Great possibilities
It is the right moment to take stock of Europe’s public services and consider their future over the next 10 to 15 years, writes Andrew Harrop.
Public services across the UK and Europe have faced profound change in recent times as a result of spending pressures, market reforms and the impact of digital technologies. Our welfare states continue to help people in inspirational ways.
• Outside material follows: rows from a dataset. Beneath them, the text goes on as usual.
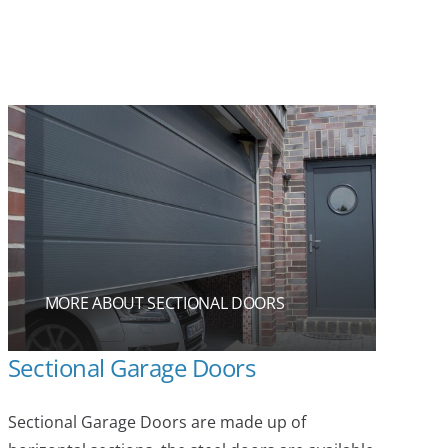
MORE ABOUT SECTIONAL DOORS
Sectional Garage Doors
Sectional Garage Doors are made up of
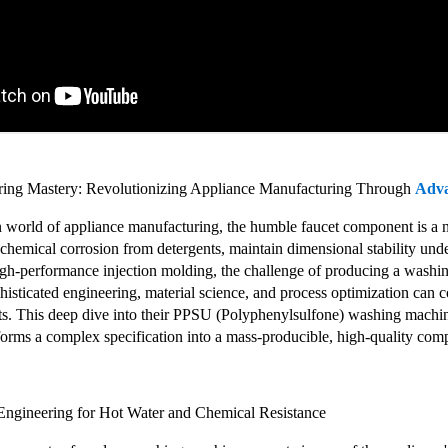
ring Mastery: Revolutionizing Appliance Manufacturing Through
Adv
en world of appliance manufacturing, the humble faucet component is a 
 chemical corrosion from detergents, maintain dimensional stability unde
 high-performance injection molding, the challenge of producing a was
sticated engineering, material science, and process optimization can co
ts. This deep dive into their PPSU (Polyphenylsulfone) washing machine
sforms a complex specification into a mass-producible, high-quality com
Engineering for Hot Water and Chemical Resistance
But a decade of public sector austerity has measurably damaged fundamental dimensions of people’s lives. In Britain this is illustrated by the rise of food banks and street homelessness, the withdrawal of support for frail older people, lower family living standards and stalling life expectancy.
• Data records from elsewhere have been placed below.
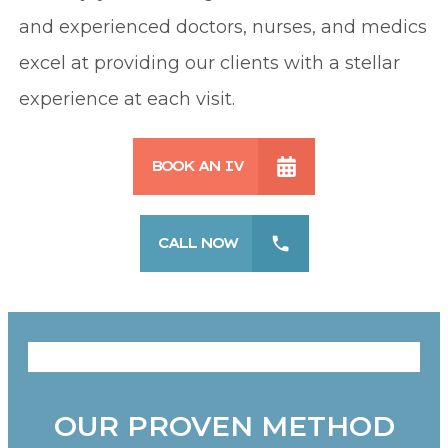
and experienced doctors, nurses, and medics
excel at providing our clients with a stellar
experience at each visit.
BOOK AN IV
CALL NOW
OUR PROVEN METHOD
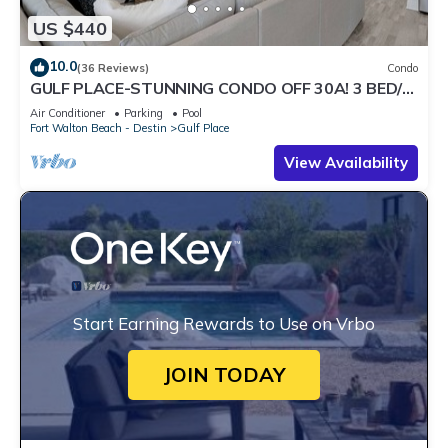
US $440
10.0
(36 Reviews)
Condo
GULF PLACE-STUNNING CONDO OFF 30A! 3 BED/3
BATH! SLEEPS 6!
Air Conditioner
Parking
Pool
Fort Walton Beach - Destin
Gulf Place
View Availability
Start Earning Rewards to Use on Vrbo
JOIN TODAY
Now, in 2020, welfare states in Europe face an unprecedented challenge in the shape of the Covid-19 virus, which is set to test the resilience and adaptability of the public sphere in extraordinary ways. The response to the crisis is shining a light on the best of public service – its ethical commitment, professional expertise and shared purpose. But it also exposing dangerous vulnerabilities, arising from years of cost-cutting and fragmentation.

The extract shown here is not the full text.